Kinda like how we deal with dog shootin` threads.


----------



## GaLaw2 (Dec 26, 2010)

Any animal with rabies stops eating as the sickness advances. shoot it!


----------



## redneckacorn (Dec 26, 2010)

Treehuggers and PETApanzies everywhere, do what you gotta do and do it alone and don't tell anyone. This ain't the same place we lived in 20 years ago, there are people out there that will see you proscecuted for killing any dog or cat for animal cruelty. It's insane and ridiculous but it is what we have come too.


----------



## bfriendly (Dec 27, 2010)

ambush80 said:


> They have a saying in Montana about dealing with bad grizzly bears: "Shoot, shovel and shut up."



SSS


----------



## Flaustin1 (Dec 27, 2010)

They say the same thing in colorado about Mtn. Lions.  X 2 on the catch dog.  Have it tested then see what it can do.


----------



## Miguel Cervantes (Dec 27, 2010)

bfriendly said:


> SSS


 
That means something completly different in the barracks..


----------



## breampole (Dec 30, 2010)

§ 4-8-5. Cruelty To Dogs; Authorized Killing Of Dogs 


(a) No person shall perform a cruel act on any dog; nor shall any person harm, maim, or kill any dog, or attempt to do so, except that a person may: 

(1) Defend his person or property, or the person or property of another, from injury or damage being caused by a dog; or 

(2) Kill any dog causing injury or damage to any livestock or poultry.

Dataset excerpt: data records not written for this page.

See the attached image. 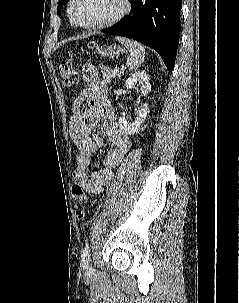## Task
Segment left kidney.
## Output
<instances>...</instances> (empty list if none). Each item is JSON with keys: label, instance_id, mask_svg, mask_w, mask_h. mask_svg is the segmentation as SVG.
<instances>
[{"label": "left kidney", "instance_id": "left-kidney-1", "mask_svg": "<svg viewBox=\"0 0 239 303\" xmlns=\"http://www.w3.org/2000/svg\"><path fill=\"white\" fill-rule=\"evenodd\" d=\"M140 87L141 93L147 96L151 91V84L149 82V77L145 71H137L131 75L125 82V86L128 89L135 88V86ZM148 114V104L145 103L142 108L137 112V116L134 122H129L125 117L119 118V124L121 128L127 134H134L139 129L140 125L145 121Z\"/></svg>", "mask_w": 239, "mask_h": 303}]
</instances>
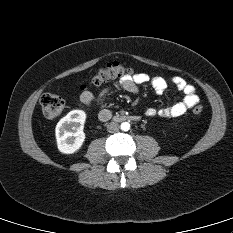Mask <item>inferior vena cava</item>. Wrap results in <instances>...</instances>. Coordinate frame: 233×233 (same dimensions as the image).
I'll return each mask as SVG.
<instances>
[{
  "instance_id": "1",
  "label": "inferior vena cava",
  "mask_w": 233,
  "mask_h": 233,
  "mask_svg": "<svg viewBox=\"0 0 233 233\" xmlns=\"http://www.w3.org/2000/svg\"><path fill=\"white\" fill-rule=\"evenodd\" d=\"M119 128H120V126L116 122H110L107 124V131L110 133L118 132Z\"/></svg>"
}]
</instances>
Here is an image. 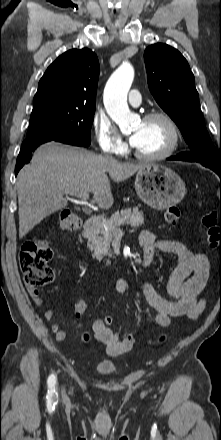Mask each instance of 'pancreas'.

(b) The method used for killing the dog shall be designed to be as humane as is possible under the circumstances. A person who humanely kills a dog under the circumstances indicated in subsection (a) of this Code section shall incur no liability for such death.

(c) This Code section shall not be construed to limit in any way the authority or duty of any law enforcement officer, dog or rabies control officer, humane society, or veterinarian.


----------



## JRigs (Jan 3, 2011)

ambush80 said:


> They have a saying in Montana about dealing with bad grizzly bears: "Shoot, shovel and shut up."



What he said.  SSS


----------



## txsteele (Feb 5, 2011)

ambush80 said:


> They have a saying in Montana about dealing with bad grizzly bears: "Shoot, shovel and shut up."



Thank you   SSS

That's what we say here in Texas too


----------